J’ai scruté à la loupe chaque recoin de la maison.
– Les cinq placards, du plus grand au plus petit, sur les tringles, sur les tablettes, dans le fond.
– Les tiroirs des trois commodes en chêne massif jusqu’aux tiroirs de mon vieux bureau d’enfant.
– Au sous-sol, les quatre paniers à lessive en plastique blanc, voire le contenu de la sécheuse en marche, et j’en passe.
Et quels trophées de pitié j’ai ramassés!
– Un gilet de laine, noir, brodé de perles, qui aurait davantage sied à ma grand-mère.
– Une paire de sous-vêtement, style boxer, blanc à gros pois noirs.
– Un pantalon marine, en coton ouaté, trop court pour moi.
– Plusieurs t-shirts.
– Une camisole moulante et décolletée parfaite pour des soirées torrides.
Au total 23 morceaux : certains anciens, d’autres, pratiquement neufs, legs d’amoureux éconduits et passades de toquée.
Face à ce trophée fatal de vêtements, je me suis rappelé chaque baiser, chaque caresse, mais aussi, chaque discussion, chaque mensonge, chaque trahison.
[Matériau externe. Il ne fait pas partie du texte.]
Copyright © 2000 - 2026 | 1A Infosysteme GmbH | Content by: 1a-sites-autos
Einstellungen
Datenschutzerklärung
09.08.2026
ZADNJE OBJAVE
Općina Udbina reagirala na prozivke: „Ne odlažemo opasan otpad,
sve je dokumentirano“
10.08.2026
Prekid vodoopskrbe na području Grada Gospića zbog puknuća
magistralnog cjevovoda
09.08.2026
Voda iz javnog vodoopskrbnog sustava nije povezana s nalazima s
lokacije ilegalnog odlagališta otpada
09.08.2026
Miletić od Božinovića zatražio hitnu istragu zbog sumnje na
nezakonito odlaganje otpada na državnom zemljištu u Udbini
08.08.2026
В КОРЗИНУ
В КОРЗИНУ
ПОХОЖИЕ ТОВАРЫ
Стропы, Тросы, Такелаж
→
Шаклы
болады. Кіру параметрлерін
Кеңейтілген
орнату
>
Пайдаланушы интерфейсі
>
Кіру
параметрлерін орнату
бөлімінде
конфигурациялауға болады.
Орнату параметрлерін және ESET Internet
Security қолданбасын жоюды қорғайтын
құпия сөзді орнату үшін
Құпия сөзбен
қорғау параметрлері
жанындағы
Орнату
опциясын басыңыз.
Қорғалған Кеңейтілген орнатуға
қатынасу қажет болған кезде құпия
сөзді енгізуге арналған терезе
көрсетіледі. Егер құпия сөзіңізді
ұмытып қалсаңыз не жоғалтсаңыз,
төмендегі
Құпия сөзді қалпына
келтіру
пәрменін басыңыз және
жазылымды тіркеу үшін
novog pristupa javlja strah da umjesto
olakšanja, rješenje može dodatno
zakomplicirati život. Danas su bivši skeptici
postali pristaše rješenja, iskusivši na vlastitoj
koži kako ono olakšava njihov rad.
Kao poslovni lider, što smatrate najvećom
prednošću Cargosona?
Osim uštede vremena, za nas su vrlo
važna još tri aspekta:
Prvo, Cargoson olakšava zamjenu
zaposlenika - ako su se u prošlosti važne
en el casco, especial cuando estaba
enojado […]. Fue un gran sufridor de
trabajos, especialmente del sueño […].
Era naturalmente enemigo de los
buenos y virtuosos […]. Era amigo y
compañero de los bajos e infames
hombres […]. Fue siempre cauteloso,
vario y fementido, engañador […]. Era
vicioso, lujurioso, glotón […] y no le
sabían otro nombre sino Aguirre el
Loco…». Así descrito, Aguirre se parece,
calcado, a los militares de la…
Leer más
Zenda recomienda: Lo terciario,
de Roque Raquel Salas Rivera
La soirée qui s’annonçait me donnait la chair de poule. La délivrance tant attendue allait bientôt me transporter vers de nouveaux sommets. Je sentais monter en moi cette euphorie grandissante qui évoque l’enivrement même de la passion.
Avec un verre de rouge à la main, quelques bûches empilées dans le foyer et Glen Gould, ce génie du piano plein de tics, à l’appétit insatiable de perfection, j’allais commettre le crime parfait.
J’ai empoigné mes Singer.
Le crissement de la lame affûtée fendait la peau, laissant derrière une traînée de bandelettes de deux pouces de large.
C’en était fait de chaque morceau de vêtement de ce trophée ensorcelé.
Exit cadeaux, souvenirs, objets de hantise, objets de détresse!
Adieu chandails, pantalons, chemisiers, pyjamas!
Bonjour délivrance!
J’ai fait un ballon de ces bandelettes et je l’ai « quické » en orbite, câlisse!